The performance of the proposed algorithm was evaluated by calculating the averages of the recall, precision, and F1 score of each image. The metrics were defined as follows. TP, FN, and FP denote true positive, false negative, and false positive, respectively.
We compared the performance of the proposed model with that of the other methods by calculating the F1 score of three traditional target detection methods: LoG, DoG, and DoH. Then, we analyzed the concordance between manual counting and algorithm-predicted results through linear regression and the distribution of counting results between the control (saline) and MPTP groups in each method. Finally, we measured the time required by the model to quantify cells.
Cross-validation is a standard statistical method of evaluating the performance and generalizability of an algorithm by dividing the datasets into training and validation sets. Since the goal is to predict a new IHC image, we divided the cross-validation set based on the image. A total of 96 images were divided into 20 cross-validation sets, and 4 to 5 test images were assigned to each test set.
The proposed GUI was programmed in Python using PyQt5, a cross-platform GUI library. In addition, we used libraries such as, sys, cv2, imutils, time, csv, keyboard, and Numpy, for developing GUI to enable users to utilize the proposed algorithm. The GUI was designed to contain the automatic image preprocessing code and proposed CNN model. The input is an IHC image. As output, with total cell counts, the cell region binary image and predicted center-marked image are provided as savable image files. Additionally, center coordinates of the detected cell bodies are provided as a CSV file (see Fig. 1C).
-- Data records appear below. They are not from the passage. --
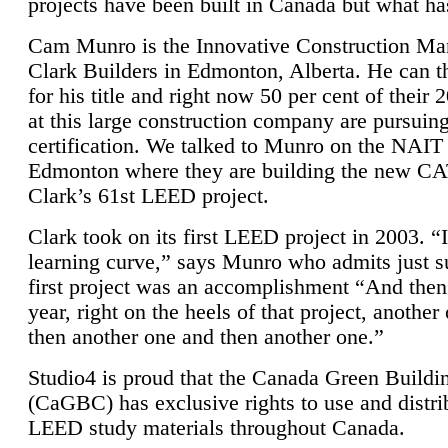
projects have been built in Canada but what ha
Cam Munro is the Innovative Construction Ma
Clark Builders in Edmonton, Alberta. He can
for his title and right now 50 per cent of their 
at this large construction company are pursui
certification. We talked to Munro on the NAIT
Edmonton where they are building the new CA
Clark’s 61st LEED project.
Clark took on its first LEED project in 2003. “
learning curve,” says Munro who admits just su
first project was an accomplishment “And then
year, right on the heels of that project, anothe
then another one and then another one.”
Studio4 is proud that the Canada Green Buildi
(CaGBC) has exclusive rights to use and distrib
LEED study materials throughout Canada.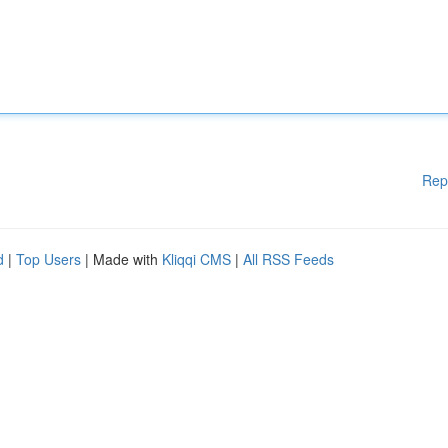
Rep
d
|
Top Users
| Made with
Kliqqi CMS
|
All RSS Feeds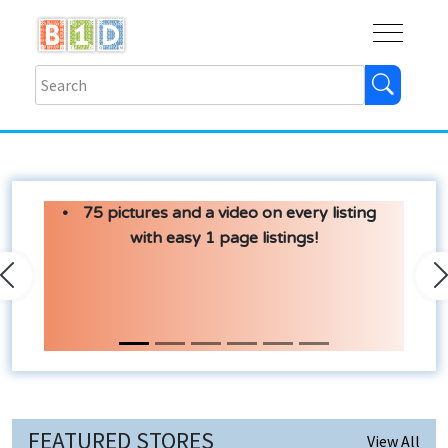
Buy
Shops
Help
Log In
75 pictures and a video on every listing
with easy 1 page listings!
Previous
N
FEATURED STORES
View All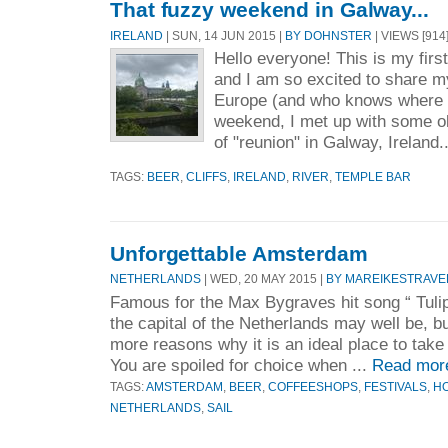
That fuzzy weekend in Galway...
IRELAND
| SUN, 14 JUN 2015 |
BY DOHNSTER
| VIEWS [914
Hello everyone! This is my first 
and I am so excited to share 
Europe (and who knows where e
weekend, I met up with some ol
of "reunion" in Galway, Ireland.
TAGS:
BEER
,
CLIFFS
,
IRELAND
,
RIVER
,
TEMPLE BAR
Unforgettable Amsterdam
NETHERLANDS
| WED, 20 MAY 2015 |
BY MAREIKESTRAVE
Famous for the Max Bygraves hit song “ Tuli
the capital of the Netherlands may well be, b
more reasons why it is an ideal place to take 
You are spoiled for choice when ...
Read mor
TAGS:
AMSTERDAM
,
BEER
,
COFFEESHOPS
,
FESTIVALS
,
H
NETHERLANDS
,
SAIL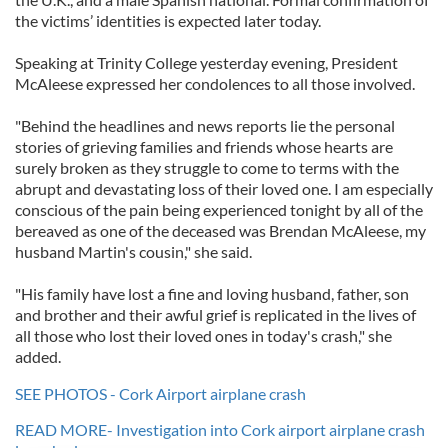
the victims’ identities is expected later today.
Speaking at Trinity College yesterday evening, President
McAleese expressed her condolences to all those involved.
"Behind the headlines and news reports lie the personal
stories of grieving families and friends whose hearts are
surely broken as they struggle to come to terms with the
abrupt and devastating loss of their loved one. I am especially
conscious of the pain being experienced tonight by all of the
bereaved as one of the deceased was Brendan McAleese, my
husband Martin's cousin," she said.
"His family have lost a fine and loving husband, father, son
and brother and their awful grief is replicated in the lives of
all those who lost their loved ones in today's crash," she
added.
SEE PHOTOS - Cork Airport airplane crash
READ MORE- Investigation into Cork airport airplane crash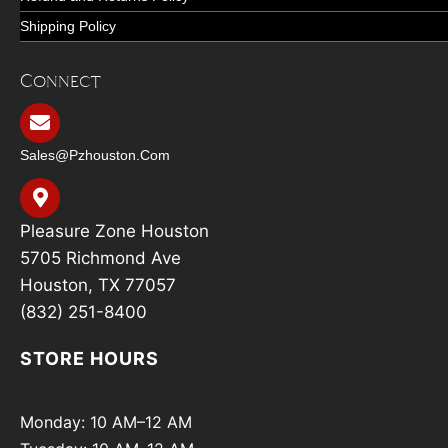
Shipping Policy
Connect
Sales@pzhouston.com
Pleasure Zone Houston
5705 Richmond Ave
Houston, TX 77057
(832) 251-8400
STORE HOURS
Monday: 10 AM–12 AM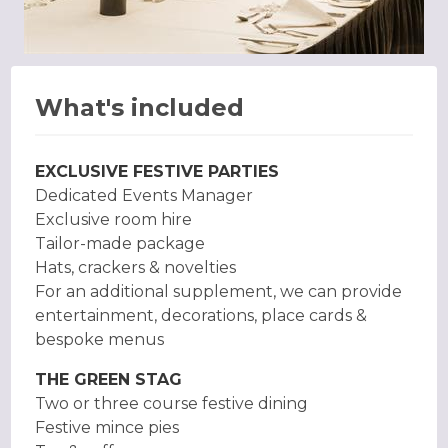
What's included
EXCLUSIVE FESTIVE PARTIES
Dedicated Events Manager
Exclusive room hire
Tailor-made package
Hats, crackers & novelties
For an additional supplement, we can provide
entertainment, decorations, place cards &
bespoke menus
THE GREEN STAG
Two or three course festive dining
Festive mince pies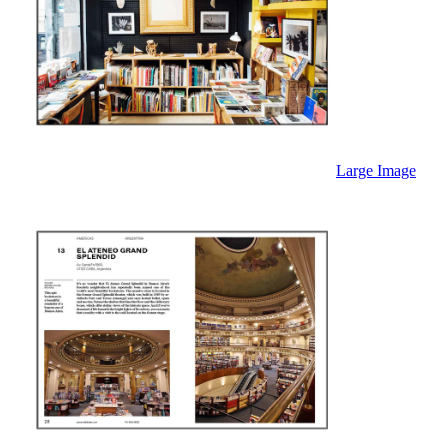
Large Image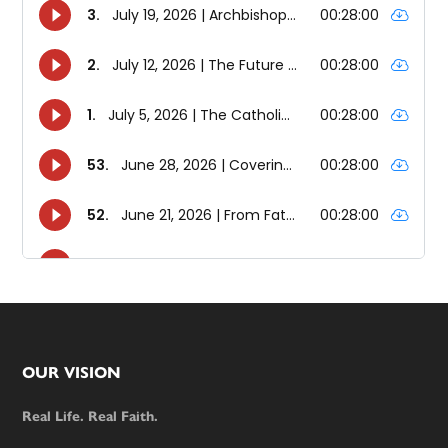
Footer
OUR VISION
Real Life. Real Faith.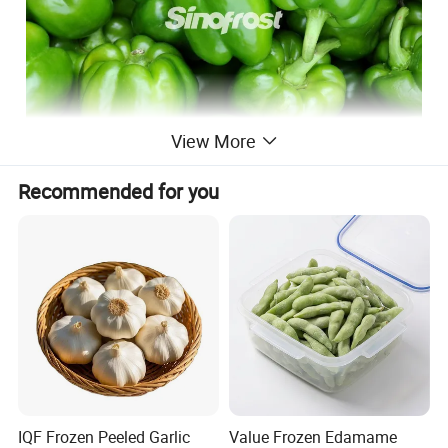
View More
Recommended for you
IQF Frozen Peeled Garlic
Value Frozen Edamame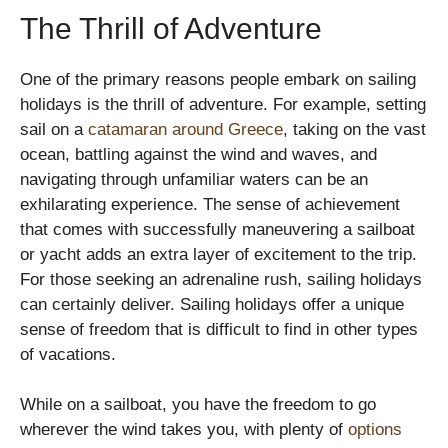
The Thrill of Adventure
One of the primary reasons people embark on sailing
holidays is the thrill of adventure. For example, setting
sail on a
catamaran around Greece
, taking on the vast
ocean, battling against the wind and waves, and
navigating through unfamiliar waters can be an
exhilarating experience. The sense of achievement
that comes with successfully maneuvering a sailboat
or yacht adds an extra layer of excitement to the trip.
For those seeking an adrenaline rush, sailing holidays
can certainly deliver. Sailing holidays offer a unique
sense of freedom that is difficult to find in other types
of vacations.
While on a sailboat, you have the freedom to go
wherever the wind takes you, with plenty of
options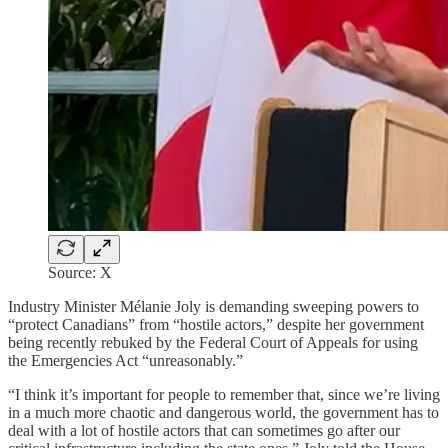
Source: X
Industry Minister Mélanie Joly is demanding sweeping powers to
“protect Canadians” from “hostile actors,” despite her government
being recently rebuked by the Federal Court of Appeals for using
the Emergencies Act “unreasonably.”
“I think it’s important for people to remember that, since we’re living
in a much more chaotic and dangerous world, the government has to
deal with a lot of hostile actors that can sometimes go after our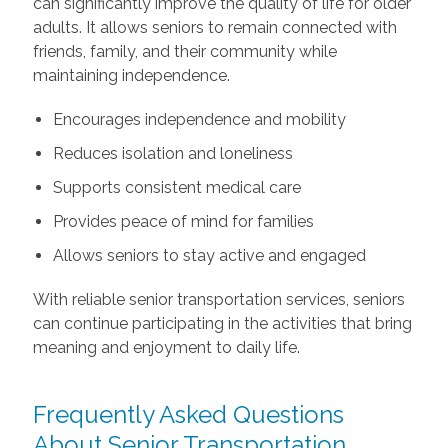
can significantly improve the quality of life for older
adults. It allows seniors to remain connected with
friends, family, and their community while
maintaining independence.
Encourages independence and mobility
Reduces isolation and loneliness
Supports consistent medical care
Provides peace of mind for families
Allows seniors to stay active and engaged
With reliable senior transportation services, seniors
can continue participating in the activities that bring
meaning and enjoyment to daily life.
Frequently Asked Questions
About Senior Transportation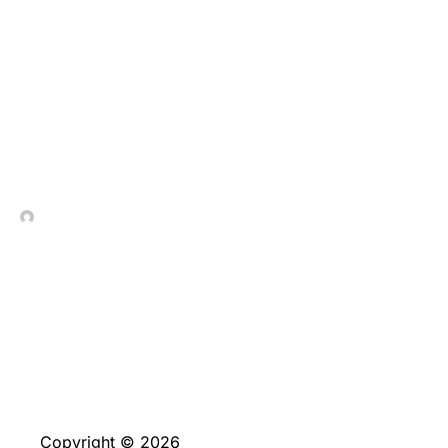
Mestre Blackjack: Din
Guide til Strategi og
Suksess
In Contrada Vineyard
June 4, 2026
Copyright © 2026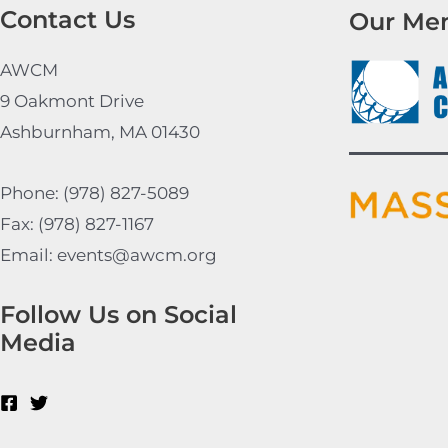
Contact Us
Our Me
AWCM
9 Oakmont Drive
Ashburnham, MA 01430
Phone: (978) 827-5089
Fax: (978) 827-1167
Email: events@awcm.org
Follow Us on Social
Media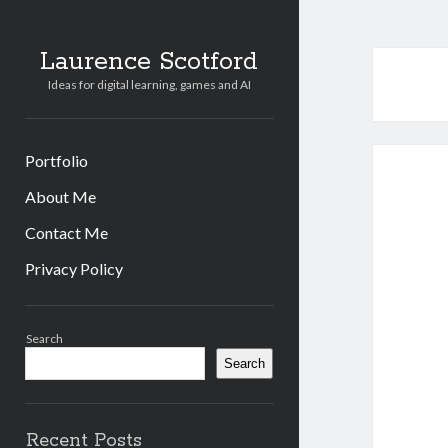
Laurence Scotford
Ideas for digital learning, games and AI
Portfolio
About Me
Contact Me
Privacy Policy
Sidebar
Search
Search
Recent Posts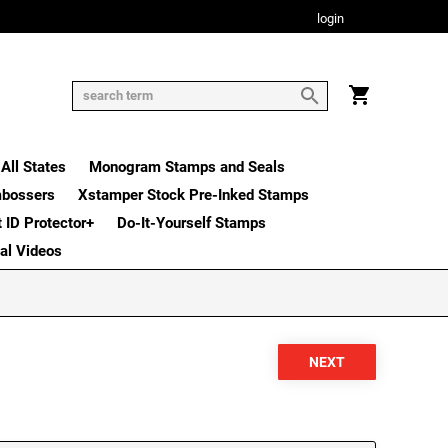
login
All States
Monogram Stamps and Seals
mbossers
Xstamper Stock Pre-Inked Stamps
t ID Protector+
Do-It-Yourself Stamps
nal Videos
To develop a method for cell detection and counting, we designed a supervised learning model that divides the entire image into small crops and outputs the presence or absence of a cell in the center pixel of each crop (Fig. 1). The datasets were obtained from a total of 96 IHC images from 13 mice (Table 1, 2). The architecture of the deep learning model is shown in Fig. 2 and Table 3. We used human-annotated pixels as the ground truth for our model. This strategy offers the advantage of easily obtaining training data compared to segmentation, which requires the task of drawing an area. However, using a single pixel as the ground truth can introduce noise. For example, even if one error occurs among approximately a million negative pixels, it may be classified as a false positive. To address this issue, we assigned additional positive labels to pixels within a 6-pixel distance from the positively labeled pixel. With this modification, the final output had large clusters near the manual annotation positions, improving performance by filtering noise through size thresholding in what we named the “refinement phase.”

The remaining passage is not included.